For the elderly he says he would like to help them out more financially with heating bills and, on travel, with a 24-hour freedom pass.
He is happy for school children to get free travel, but he would restrict it to school hours and extra curricular activities.
He would look to dismantle the congestion charge and instead "open up trunk roads" and use traffic light "counter flows" to relieve pressure on central London.
Mr Barnbrook would also "plant as many trees as possible in London". Central reservations would become giant planting grounds - so long as they do not interfere with visibility.
He believes the Thatcher government tried to destroy the concept of community and people had been left feeling "dispossessed".
To him Britishness is the "shake of a hand that is a guarantee, the humility, the honesty and the benevolence - all these elements are what make the British people British".
Language, religion, humour and law are "around the periphery".
Asked if you could be a British Muslim he pauses and says: "The answer is yes, but on the grounds that you follow all of the identities being described of living in this country and benefiting this country.
"You may have your religion behind your closed doors but you don't bring it onto the streets.
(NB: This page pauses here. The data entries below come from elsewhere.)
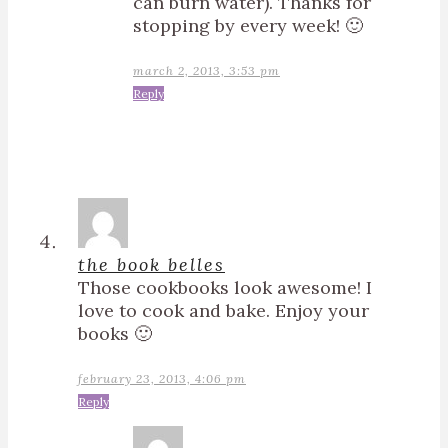
can burn water). Thanks for
stopping by every week! 🙂
march 2, 2013, 3:53 pm
Reply
the book belles
Those cookbooks look awesome! I
love to cook and bake. Enjoy your
books 🙂
february 23, 2013, 4:06 pm
Reply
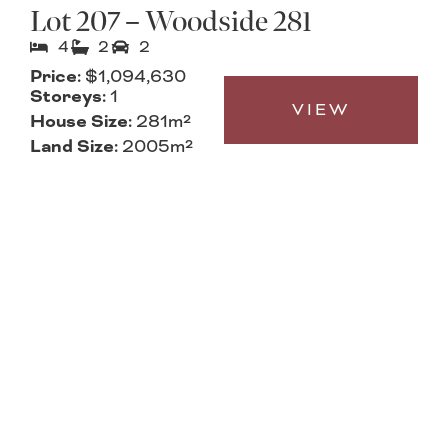
Lot 207 – Woodside 281
4
2
2
Price:
$1,094,630
Storeys:
1
VIEW
House Size:
281m²
Land Size:
2005m²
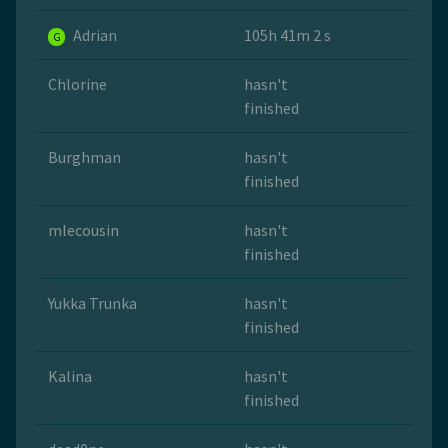
Adrian
105h 41m 2 s
G
Chlorine
hasn't
finished
Burghman
hasn't
finished
mlecousin
hasn't
finished
Yukka Trunka
hasn't
finished
Kalina
hasn't
finished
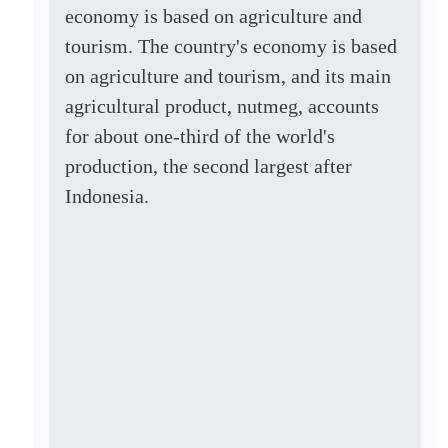
economy is based on agriculture and
tourism. The country's economy is based
on agriculture and tourism, and its main
agricultural product, nutmeg, accounts
for about one-third of the world's
production, the second largest after
Indonesia.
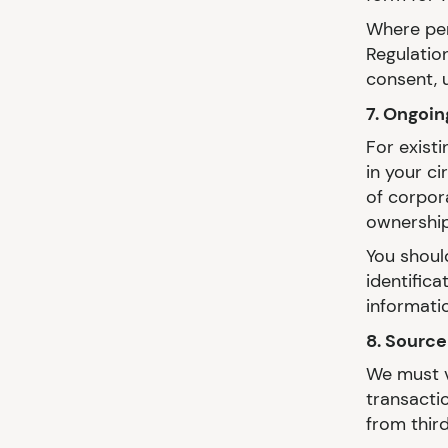
Where per
Regulation
consent, u
7. Ongoin
For exist
in your c
of corpora
ownership
You shoul
identific
informati
8. Source
We must v
transacti
from third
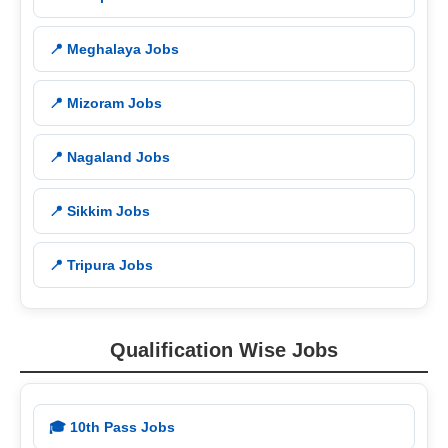
📍 Meghalaya Jobs
📍 Mizoram Jobs
📍 Nagaland Jobs
📍 Sikkim Jobs
📍 Tripura Jobs
Qualification Wise Jobs
🎓 10th Pass Jobs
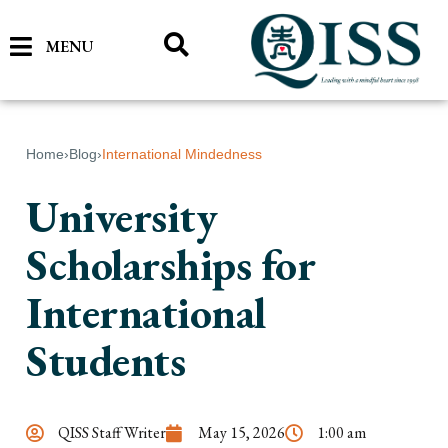
MENU
Home
›
Blog
›
International Mindedness
University
Scholarships for
International
Students
QISS Staff Writer
May 15, 2026
1:00 am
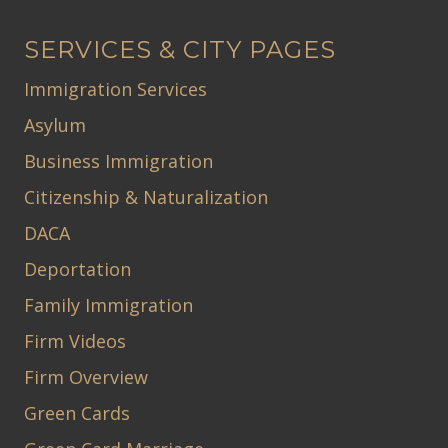
SERVICES & CITY PAGES
Immigration Services
Asylum
Business Immigration
Citizenship & Naturalization
DACA
Deportation
Family Immigration
Firm Videos
Firm Overview
Green Cards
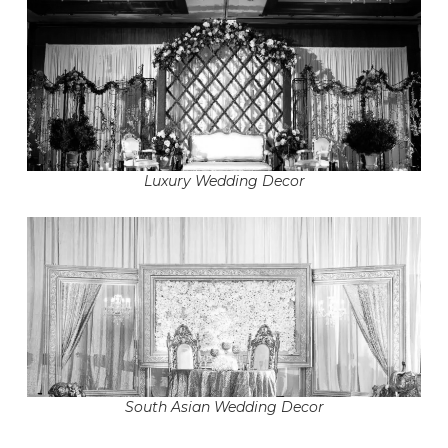
Luxury Wedding Decor
South Asian Wedding Decor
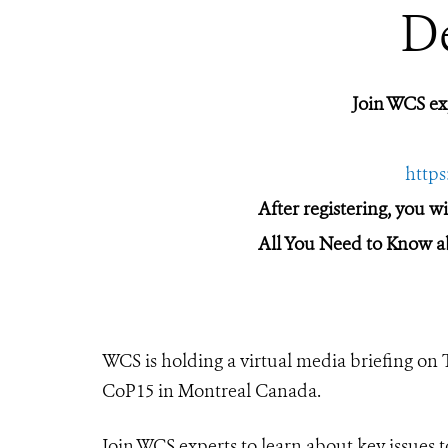
D
Join WCS e
http
After registering, you w
All You Need to Know a
WCS is holding a virtual media briefing on
CoP15 in Montreal Canada.
Join WCS experts to learn about key issues t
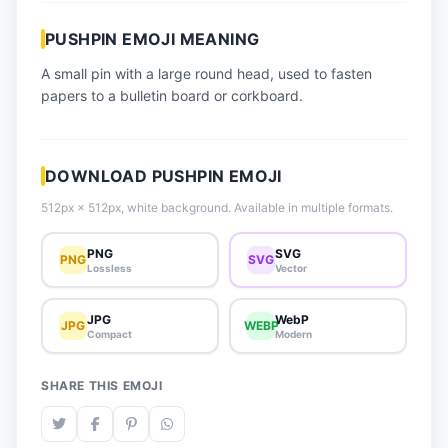
📈 Trending Emojis
PUSHPIN EMOJI MEANING
📋 How-To Guide
A small pin with a large round head, used to fasten
🔌 Free API
papers to a bulletin board or corkboard.
DOWNLOAD PUSHPIN EMOJI
512px × 512px, white background. Available in multiple formats.
PNG
SVG
PNG
SVG
Lossless
Vector
JPG
WebP
JPG
WEBP
Compact
Modern
SHARE THIS EMOJI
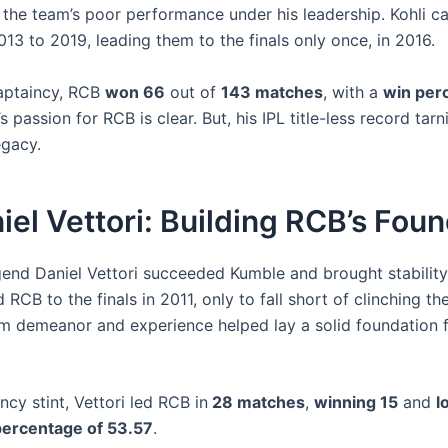
o the team’s poor performance under his leadership. Kohli c
13 to 2019, leading them to the finals only once, in 2016.
aptaincy, RCB
won 66
out of
143 matches
, with a
win per
i’s passion for RCB is clear. But, his IPL title-less record tarn
egacy.
iel Vettori: Building RCB’s Fou
gend Daniel Vettori succeeded Kumble and brought stability
 RCB to the finals in 2011, only to fall short of clinching the 
alm demeanor and experience helped lay a solid foundation f
incy stint, Vettori led RCB in
28 matches
,
winning 15
and
l
percentage of 53.57
.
You can be gay behind closed doors, you can be heterosexual behind closed doors, but you don't bring it onto the streets, demanding more rights for it."
Mr Barnbrook reckons there are "just over" 1,000 BNP members across London. He is first on the list for the BNP's London Assembly list, and says there is "no question" the party will win at least one seat.
Any party which gets 5% of first choice votes for the assembly is seen as likely to qualify for a seat under the voting system used. At the 2004 London elections the BNP got 4.71% of votes on the London-wide list.
Last time round the BNP candidate came sixth in the mayoral race with 3%, or 58,405, first choice votes.
So could he win the mayoral race? "Realistically it's unlikely but who knows?," he said.
Immigration has moved up the political agenda and Mr Barnbrook says the mainstream parties have been adopting issues raised by the BNP.
"Where we lead, they are following," he said.
"If the other parties had done their jobs properly in the first place, this party wouldn't exist. It's as simple as that."